As a communications undergraduate at U-M, Carol focused on marketing and advertising studies. After graduation, she worked in sales and marketing, including at boutique graphic design company Lydon & Associates, where she was a project manager.
At Lydon, she says, “I was always very intrigued about why certain design features worked and why others didn’t.” In search of a forum where she could explore these questions in depth, she came to UMSI.
Here, “I look at web design and other sociotechnical factors and how those things influence human behavior,” she explains. Professor Paul Resnick and assistant professor Sarita Schoenebeck co-advise her.
For her precandidacy paper, Carol created a fake online chocolate store to look at how the number of options displayed on an e-commerce platform influences people’s satisfaction with the choices they make. Some people saw 12 options, while others saw 72, she explains. “At the end, we asked how satisfied they were with their choices.”
Previous literature suggested that people become overwhelmed when given too many options, but she did not find that in this experiment. While the study didn’t explore in detail why this might have been, “it may be that e-commerce platforms are different: that people are used to having a lot of options” online, she says.

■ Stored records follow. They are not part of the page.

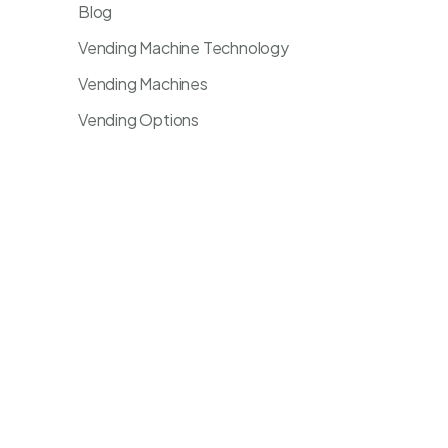
Blog
Vending Machine Technology
Vending Machines
Vending Options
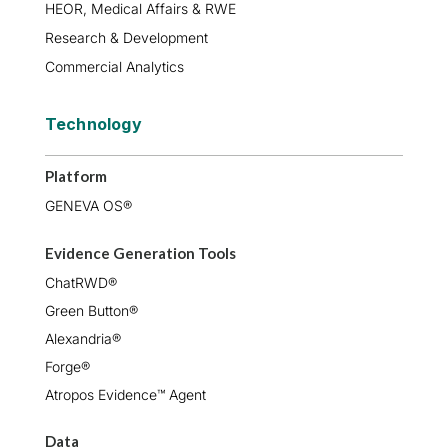
HEOR, Medical Affairs & RWE
Research & Development
Commercial Analytics
Technology
Platform
GENEVA OS®
Evidence Generation Tools
ChatRWD®
Green Button®
Alexandria®
Forge®
Atropos Evidence™ Agent
Data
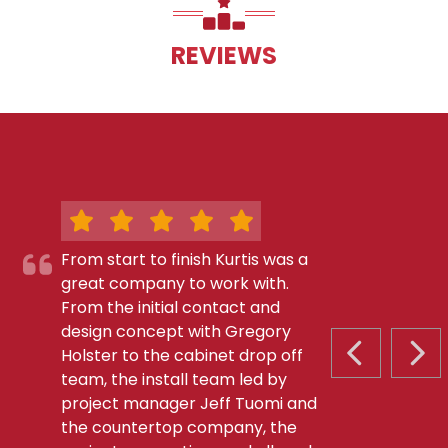
REVIEWS
From start to finish Kurtis was a
great company to work with.
From the initial contact and
design concept with Gregory
Holster to the cabinet drop off
PREVIOUS S
NEX
team, the install team led by
project manager Jeff Tuomi and
the countertop company, the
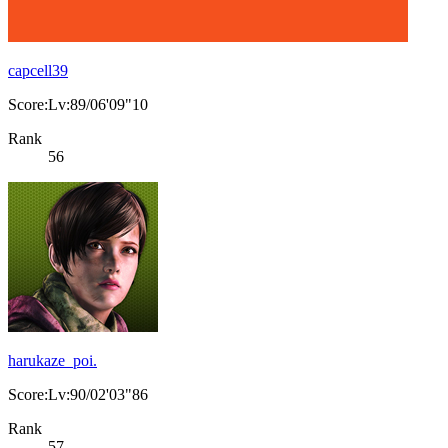
capcell39
Score:Lv:89/06'09"10
Rank
56
harukaze_poi.
Score:Lv:90/02'03"86
Rank
57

While Carol prepares to submit that paper for publication, she’s getting ready to present another project at CHI ’16. The CHI paper, which looks at how people feel about mobile phone use during mealtimes, was a collaboration with Schoenebeck and University of Washington assistant professor Katharina Reinecke.
“Meals are a particularly important time culturally,” Carol says. “We wanted to understand this pretty common occurrence now of using technology during meals with others.” They discovered that people find some activities, like answering a call, to be more acceptable during a shared meal than others, like thumbing through social media feeds.
Understanding what people think is appropriate can help in mobile design, she adds. “Designers can consider ways to incorporate features into mobile technology that allow people to share awareness of what they’re doing on their phone.”
While this will be Carol’s first time to present a paper at a conference, her first research experience came several years before entering the PhD program. Time as a researcher at the University of Otago in New Zealand gave her a glimpse of academia and research. Working on her honors thesis on imagery in print advertising and its connections to viewers’ self-image was even more influential, she says: “I loved being able to design an experiment that directly addressed a question I had about how people react to print advertising.”
Her next project will look at online communities related to consumption, such as Facebook groups where people can buy and sell things amongst each other. “What motivates someone to transact business through social media rather than through established peer-to-peer platforms like Craigslist?” she asks.
Like her other work on consumer behavior, this project is motivated by her belief that people’s choices about where to spend money and with whom to transact are important. “Everyone chooses to spend their resources somehow,” she says. “Spending decisions are one of the biggest decisions that people make on a daily basis, so understanding how we can help support and improve that experience is important.”
This student has graduated! This information was accurate at the time of publication.